The 2River View



30.3 (Spring 2026)
Leslie Williams

I never saw anyone carry herself

like that. Bringing a body rife with spring
into the rifts of summer, making every-
one she brushed feel at once less and more
alone. A delicate vibe drawing us down
Trade Street—she was the world, the world
was we, the talented feelings like optimum
sun, symphonic gongs, purple tulips
with zyzzyva buzzing underneath—I’d say
rouge or jazz if I could understand
its energy, and energy never dies (right?),
is just translated to new forms, like rock
‘n’ roll, first named for how bodies knocked
together and fell out of or into love, falling
when nothing could stop the music
of nineteen, its fuchsia azalea blooms.

 

Passenger, Messenger

You will die in another country
says the palmist in my youth. She says
there’s your lifeline, see how it feathers out.

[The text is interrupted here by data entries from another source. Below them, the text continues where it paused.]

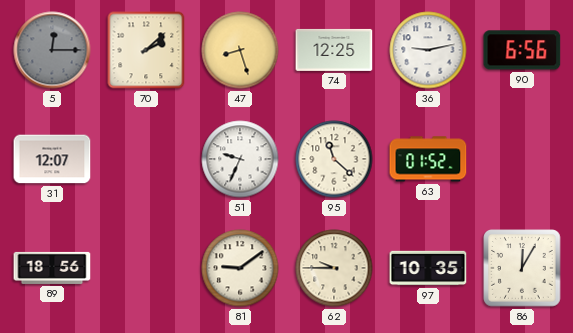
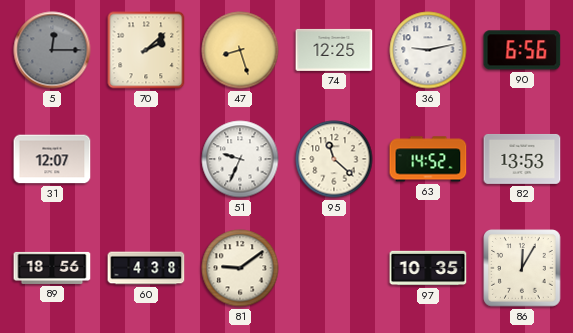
63: 01:52 -> 14:52
82: none -> 13:53
60: none -> 4:38
62: 9:45 -> none
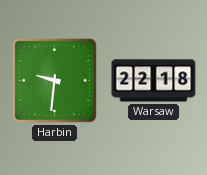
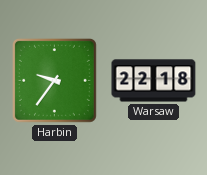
Harbin: 9:31 -> 9:36
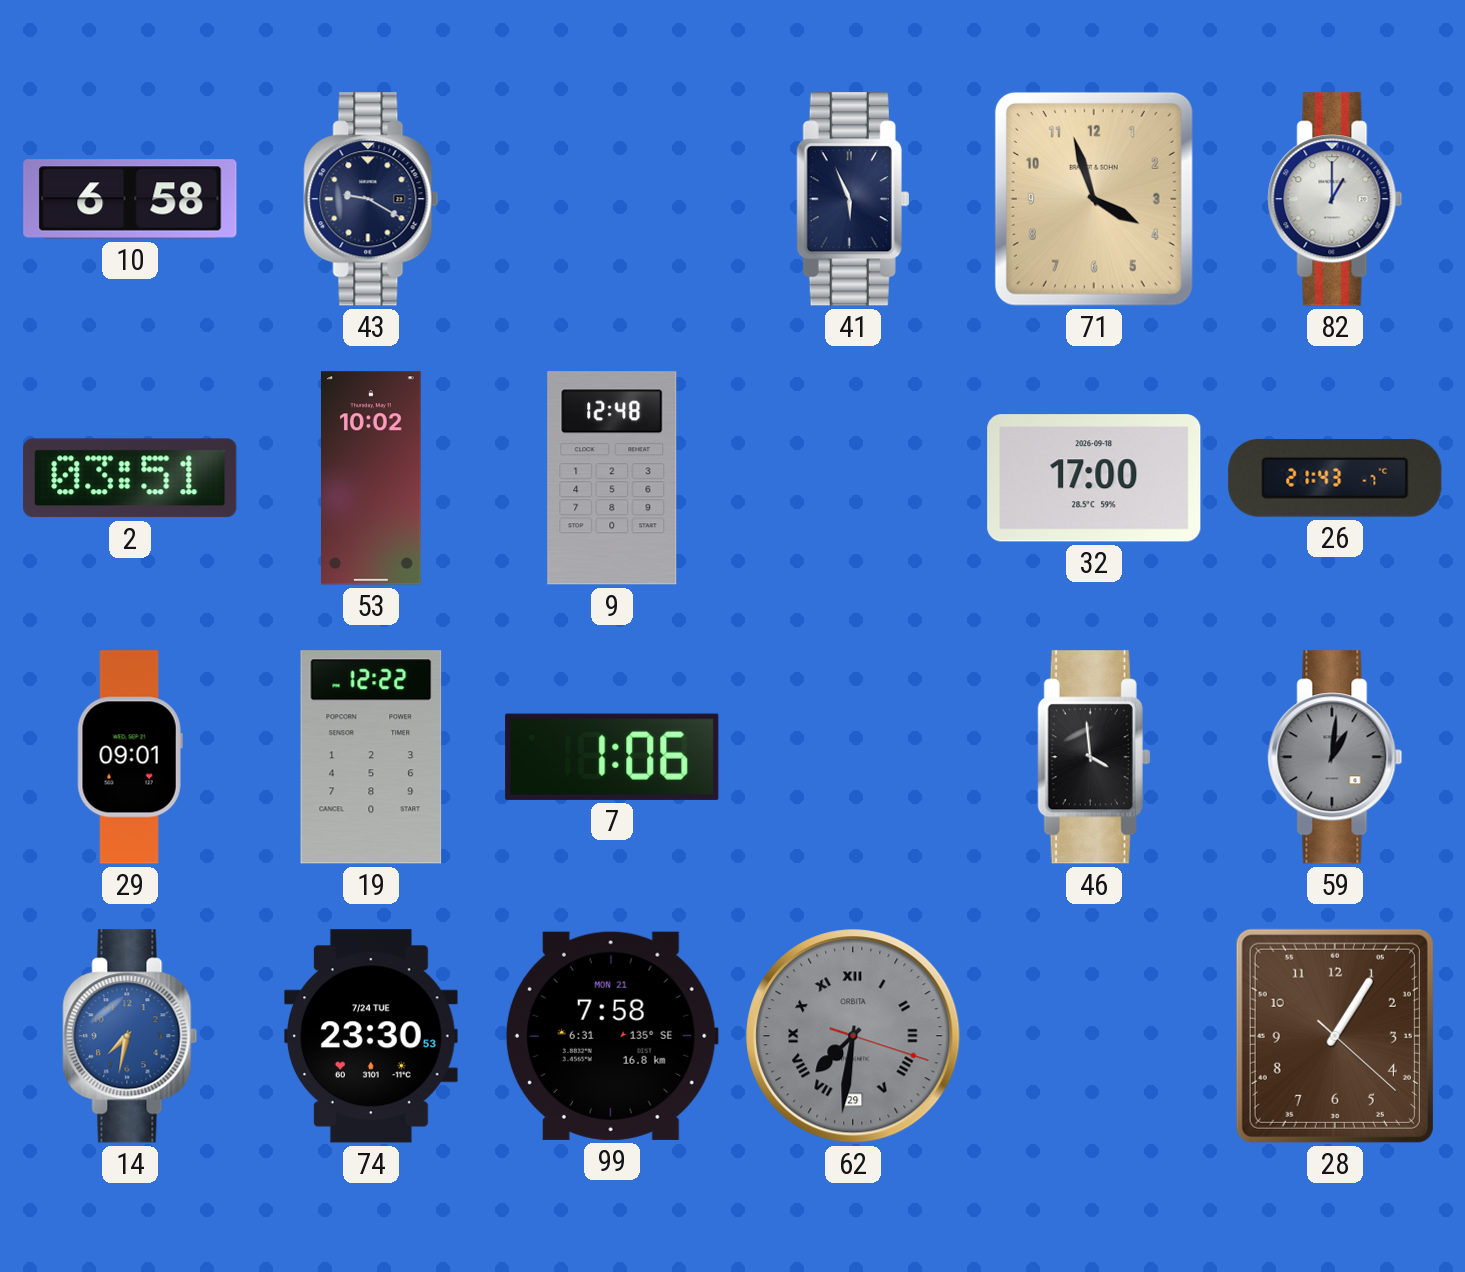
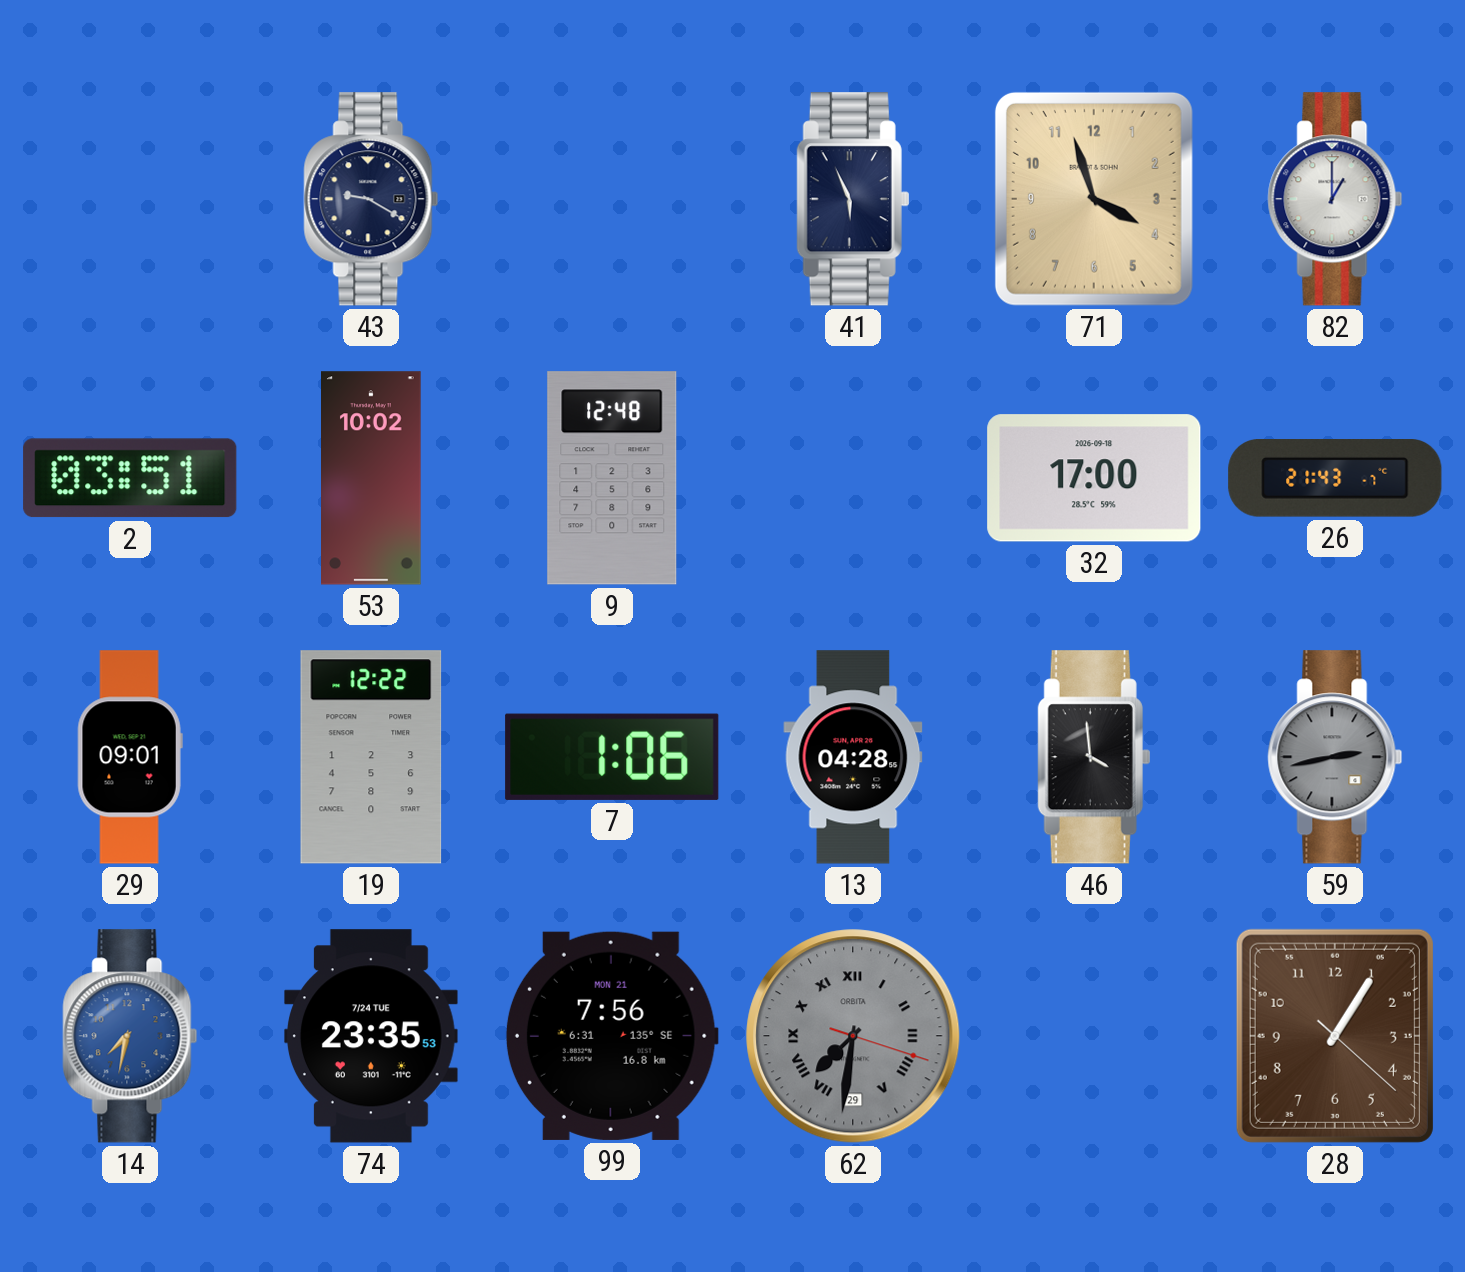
10: 6:58 -> none
13: none -> 04:28
59: 1:01 -> 2:43
74: 23:30 -> 23:35
99: 7:58 -> 7:56
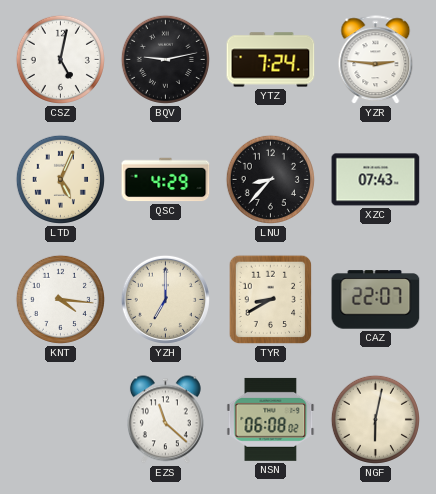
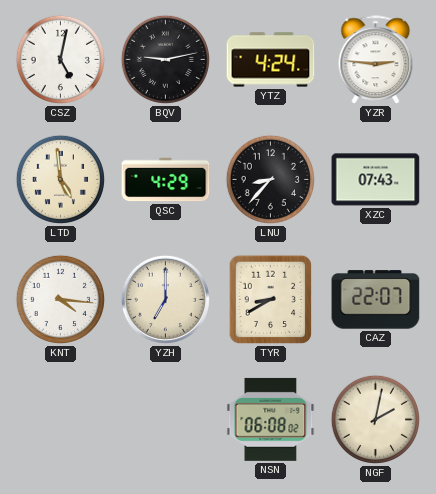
YTZ: 7:24 -> 4:24
LTD: 5:04 -> 4:59
EZS: 11:22 -> none
NGF: 6:02 -> 2:02
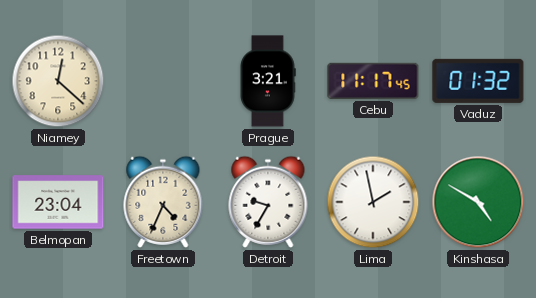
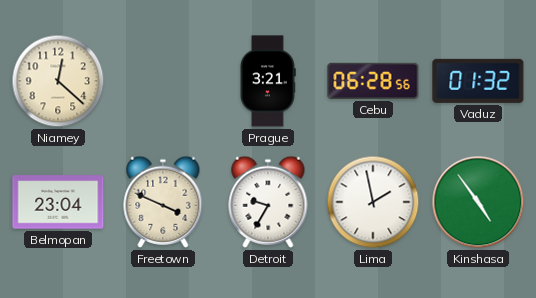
Cebu: 11:17 -> 06:28
Freetown: 4:34 -> 3:49
Kinshasa: 4:50 -> 4:54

Like Hokusai the day he died, still drawing
the crashing wave, casting the paper out the window
with a heaving sigh

unfinished—such unperfected days,
only rarely a luminous flare
might huff up a big blaze, die quickly back—

only once to stand at the Peggy Guggenheim
where Marini’s bronze Angel of the City rides high
upon the palazzo, arms thrown open

to undoing dark lagoon. At the mercy
of the egg-wash sun, the Turner sun
in wintertime, the one that won’t shine all the way.

Sitting in the gondola waiting for the moon to show
its only side, presented from behind night’s water-
silken pales, each new phase a little maiden.

Leslie Williams is the author of three poetry collections, most recently Matters for You Alone (2024). In 2019, Even the Dark won the Crab Orchard Series in Poetry Open Competition. Williams’s other honors include the Bellday Prize, the Robert H. Winner Memorial Award from the Poetry Society of America, and grants from the Illinois Arts Council and the Massachusetts Cultural Council.